══ Exercise input
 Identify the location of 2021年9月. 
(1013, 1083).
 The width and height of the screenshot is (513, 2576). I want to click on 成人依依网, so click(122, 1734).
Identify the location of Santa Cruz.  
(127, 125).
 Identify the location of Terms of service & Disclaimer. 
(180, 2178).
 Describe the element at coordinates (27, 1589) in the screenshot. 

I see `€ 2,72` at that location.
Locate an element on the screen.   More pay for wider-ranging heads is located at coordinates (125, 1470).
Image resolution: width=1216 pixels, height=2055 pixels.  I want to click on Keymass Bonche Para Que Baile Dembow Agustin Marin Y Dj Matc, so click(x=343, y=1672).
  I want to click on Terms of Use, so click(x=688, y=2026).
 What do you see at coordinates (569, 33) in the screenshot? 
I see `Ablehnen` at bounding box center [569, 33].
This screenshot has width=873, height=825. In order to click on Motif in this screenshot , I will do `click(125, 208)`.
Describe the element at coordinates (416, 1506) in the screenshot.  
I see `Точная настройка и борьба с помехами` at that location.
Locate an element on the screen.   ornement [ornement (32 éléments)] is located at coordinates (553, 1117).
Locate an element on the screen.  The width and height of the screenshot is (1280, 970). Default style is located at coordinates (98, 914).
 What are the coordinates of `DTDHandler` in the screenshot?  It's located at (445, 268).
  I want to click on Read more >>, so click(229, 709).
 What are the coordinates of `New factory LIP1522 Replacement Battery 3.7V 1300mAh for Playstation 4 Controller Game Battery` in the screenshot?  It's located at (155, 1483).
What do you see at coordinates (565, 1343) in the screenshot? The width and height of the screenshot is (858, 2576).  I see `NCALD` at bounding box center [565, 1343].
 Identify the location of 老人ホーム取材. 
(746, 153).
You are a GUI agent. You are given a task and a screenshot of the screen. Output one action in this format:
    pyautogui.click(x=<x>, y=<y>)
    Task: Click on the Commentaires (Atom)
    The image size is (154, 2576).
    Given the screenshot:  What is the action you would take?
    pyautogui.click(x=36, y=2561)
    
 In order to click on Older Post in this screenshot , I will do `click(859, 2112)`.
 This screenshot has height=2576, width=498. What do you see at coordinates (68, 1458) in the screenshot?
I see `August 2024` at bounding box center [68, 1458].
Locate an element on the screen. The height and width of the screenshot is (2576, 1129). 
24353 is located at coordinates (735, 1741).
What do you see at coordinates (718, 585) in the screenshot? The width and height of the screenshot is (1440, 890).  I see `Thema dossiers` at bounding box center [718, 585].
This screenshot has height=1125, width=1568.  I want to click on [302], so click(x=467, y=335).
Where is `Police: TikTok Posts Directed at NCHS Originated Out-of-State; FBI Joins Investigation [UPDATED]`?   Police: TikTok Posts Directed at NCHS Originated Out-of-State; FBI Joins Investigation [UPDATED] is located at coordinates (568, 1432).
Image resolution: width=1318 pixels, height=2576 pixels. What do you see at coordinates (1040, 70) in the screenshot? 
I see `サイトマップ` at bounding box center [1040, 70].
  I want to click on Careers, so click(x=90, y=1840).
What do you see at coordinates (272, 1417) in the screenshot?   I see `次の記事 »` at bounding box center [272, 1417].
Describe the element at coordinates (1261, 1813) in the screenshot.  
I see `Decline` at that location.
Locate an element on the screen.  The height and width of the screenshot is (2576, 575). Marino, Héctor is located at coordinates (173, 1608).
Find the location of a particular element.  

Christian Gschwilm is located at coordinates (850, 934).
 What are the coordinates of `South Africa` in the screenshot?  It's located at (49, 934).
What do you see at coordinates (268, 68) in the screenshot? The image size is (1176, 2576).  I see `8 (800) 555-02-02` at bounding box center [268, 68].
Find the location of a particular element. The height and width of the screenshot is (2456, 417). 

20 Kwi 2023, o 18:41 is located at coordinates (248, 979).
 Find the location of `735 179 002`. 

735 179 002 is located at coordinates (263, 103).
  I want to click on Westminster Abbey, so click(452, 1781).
════
### Brief
The expected answer is a copy of every line in the entries that holds the word "size".

### Response to this task
    The image size is (154, 2576).
What do you see at coordinates (268, 68) in the screenshot? The image size is (1176, 2576).  I see `8 (800) 555-02-02` at bounding box center [268, 68].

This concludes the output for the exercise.